→ Problem requirements: The word "Campaña" occurs in some of the lines below; copy each of those lines.
+++
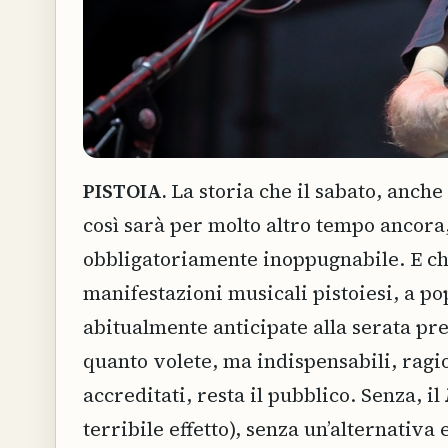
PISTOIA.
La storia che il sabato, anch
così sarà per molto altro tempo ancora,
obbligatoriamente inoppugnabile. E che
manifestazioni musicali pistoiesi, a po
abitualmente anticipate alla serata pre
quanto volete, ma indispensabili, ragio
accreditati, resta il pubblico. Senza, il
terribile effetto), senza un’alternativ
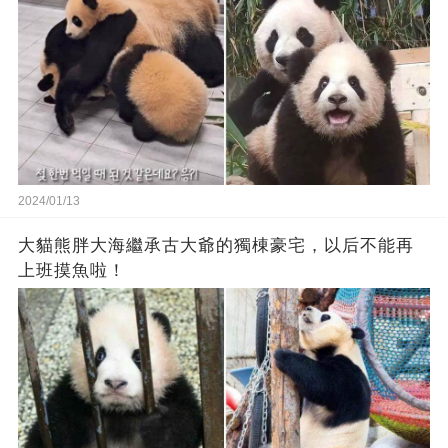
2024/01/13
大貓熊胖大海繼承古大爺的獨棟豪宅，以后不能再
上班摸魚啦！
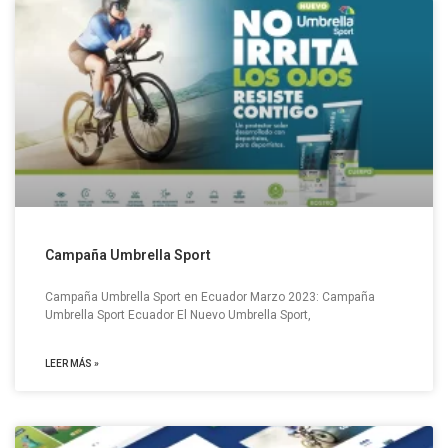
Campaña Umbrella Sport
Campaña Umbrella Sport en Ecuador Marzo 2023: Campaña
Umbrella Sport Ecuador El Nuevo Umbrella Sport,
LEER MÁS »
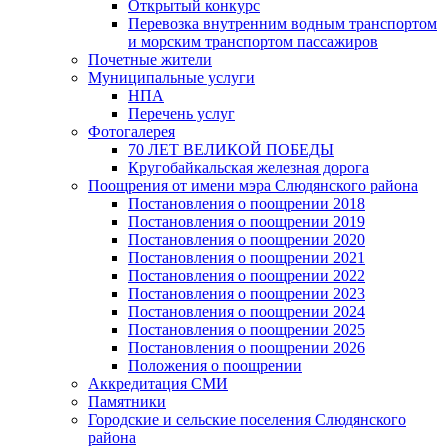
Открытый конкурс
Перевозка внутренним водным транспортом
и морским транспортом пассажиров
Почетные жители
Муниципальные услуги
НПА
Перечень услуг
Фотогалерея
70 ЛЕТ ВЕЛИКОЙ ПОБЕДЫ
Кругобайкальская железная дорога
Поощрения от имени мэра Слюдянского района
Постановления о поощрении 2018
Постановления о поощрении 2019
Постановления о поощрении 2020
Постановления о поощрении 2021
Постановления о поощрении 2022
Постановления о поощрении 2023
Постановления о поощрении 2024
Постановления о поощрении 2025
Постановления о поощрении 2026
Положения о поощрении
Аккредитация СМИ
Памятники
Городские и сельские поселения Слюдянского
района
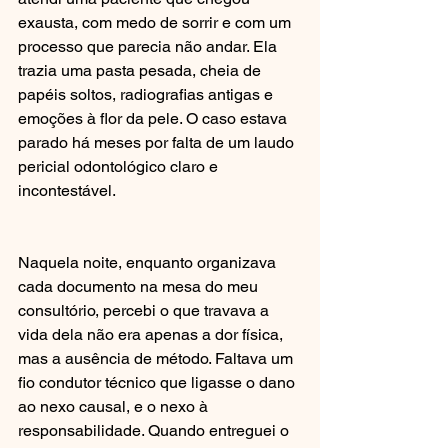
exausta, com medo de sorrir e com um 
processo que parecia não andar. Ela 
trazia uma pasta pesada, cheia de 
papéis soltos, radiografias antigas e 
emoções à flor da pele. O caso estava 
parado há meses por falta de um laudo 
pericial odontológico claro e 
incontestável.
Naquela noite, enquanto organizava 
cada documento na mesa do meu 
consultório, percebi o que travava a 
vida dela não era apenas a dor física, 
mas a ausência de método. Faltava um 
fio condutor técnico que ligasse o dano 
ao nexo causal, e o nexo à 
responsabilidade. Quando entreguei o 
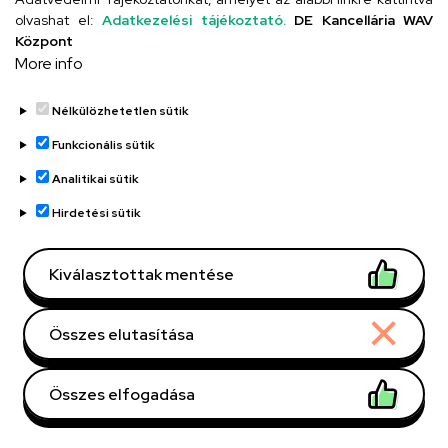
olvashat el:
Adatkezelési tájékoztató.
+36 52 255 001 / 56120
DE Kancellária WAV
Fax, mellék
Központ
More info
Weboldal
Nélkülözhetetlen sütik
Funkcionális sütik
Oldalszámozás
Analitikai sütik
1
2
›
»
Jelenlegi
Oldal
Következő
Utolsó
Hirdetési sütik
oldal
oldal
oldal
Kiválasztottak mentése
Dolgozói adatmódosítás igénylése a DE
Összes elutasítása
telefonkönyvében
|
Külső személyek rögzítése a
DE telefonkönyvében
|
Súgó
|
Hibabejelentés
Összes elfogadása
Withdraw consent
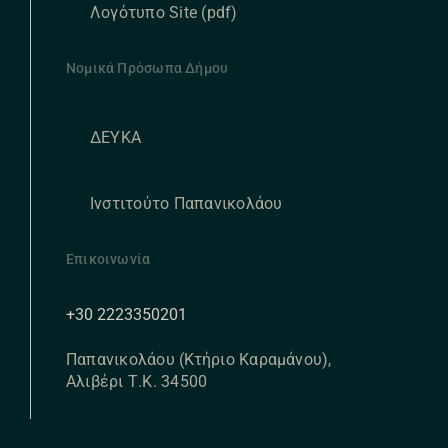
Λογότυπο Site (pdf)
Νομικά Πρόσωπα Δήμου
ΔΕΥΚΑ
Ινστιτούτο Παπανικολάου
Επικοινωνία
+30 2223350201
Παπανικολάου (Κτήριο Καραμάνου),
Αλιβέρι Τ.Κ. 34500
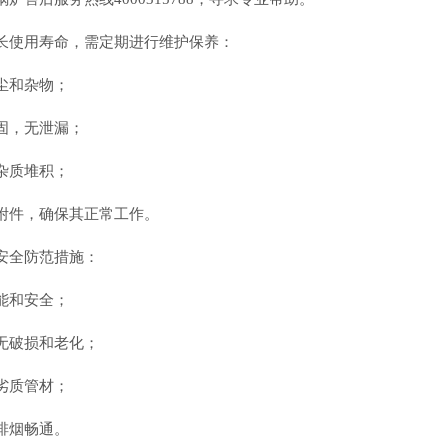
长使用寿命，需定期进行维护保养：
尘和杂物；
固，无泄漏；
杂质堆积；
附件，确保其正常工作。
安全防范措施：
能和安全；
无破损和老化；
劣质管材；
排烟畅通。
+++
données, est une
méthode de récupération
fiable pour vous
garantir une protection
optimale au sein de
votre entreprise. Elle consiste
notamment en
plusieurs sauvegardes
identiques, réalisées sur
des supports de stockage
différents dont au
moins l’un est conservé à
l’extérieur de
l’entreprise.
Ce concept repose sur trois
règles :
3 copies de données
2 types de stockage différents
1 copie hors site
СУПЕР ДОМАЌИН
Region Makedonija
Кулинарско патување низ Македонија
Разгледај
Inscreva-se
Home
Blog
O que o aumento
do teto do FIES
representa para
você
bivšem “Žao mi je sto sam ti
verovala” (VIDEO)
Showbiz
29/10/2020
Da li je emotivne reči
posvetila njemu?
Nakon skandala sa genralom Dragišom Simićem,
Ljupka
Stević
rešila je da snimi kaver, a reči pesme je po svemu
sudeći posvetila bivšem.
+++
→ Solution for this task:
Campaña Umbrella Sport
Campaña Umbrella Sport en Ecuador Marzo 2023: Campaña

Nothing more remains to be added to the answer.